This was my brain dump from a few months ago. It acts as a launch point for my ideas.
What is my art about? What drives my chair series? What questions am I getting at? It seems to me that the answers to these questions have become rather unclear over the course of the semester. My pieces lack definition conceptually. But the concept is still there; it just needs a bit of unburying.

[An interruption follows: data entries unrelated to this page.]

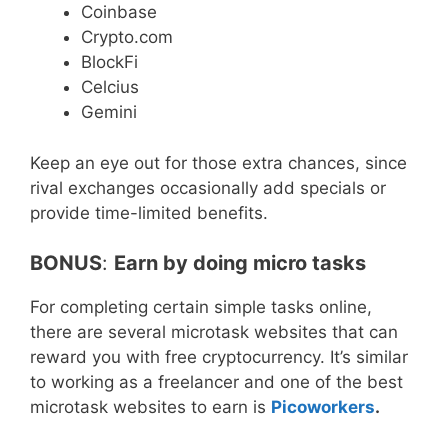
Coinbase
Crypto.com
BlockFi
Celcius
Gemini
Keep an eye out for those extra chances, since
rival exchanges occasionally add specials or
provide time-limited benefits.
BONUS
:
Earn by doing micro tasks
For completing certain simple tasks online,
there are several microtask websites that can
reward you with free cryptocurrency. It’s similar
to working as a freelancer and one of the best
microtask websites to earn is
Picoworkers
.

The concept for this body of work has been curing in my brain for years. It all began with a comment made by my German teacher in high school while we were in Germany on an exchange with students from another school. I was invited to go with he and my mom to Prague for the afternoon and of course I jumped at the chance. On the way back I was reading Lectures On Faith and somehow we got into a conversation about temple work and ancestry. Stefan made a comment that has stuck with me since. He said that he thinks there is a lot more significance to ancestors than we even realize; they play a more vital role in our lives and the Plan of Salvation than we realize…something to that effect at least. I remember how true his comments felt. It closed my eyes and was overwhelmed by how vast it all seemed, but how powerful the numberless people could be. I pictured all of these links, and then I thought of the scripture in D&C 128:18 that says:
. . . It is sufficient to know, in this case, that the earth will be smitten with a curse unless there is a welding link of some kind or other between the fathers and the children, upon some subject or other—and behold what is that subject? It is the ebaptism• for the dead. For we without them cannot be made perfect; neither can they without us be made perfect. Neither can they nor we be made perfect without those who have died in the gospel also; for it is necessary in the ushering in of the dispensation of the fulness of times, which dispensation is now beginning to usher in, that a whole and complete and perfect union, and welding together of dispensations, and keys, and powers, and glories should take place, and be revealed from the days of Adam even to the present time. And not only this, but those things which never have been revealed from the foundation of the world, but have been kept hid from the wise and prudent, shall be revealed unto babes and sucklings in this, the dispensation of the fulness of times.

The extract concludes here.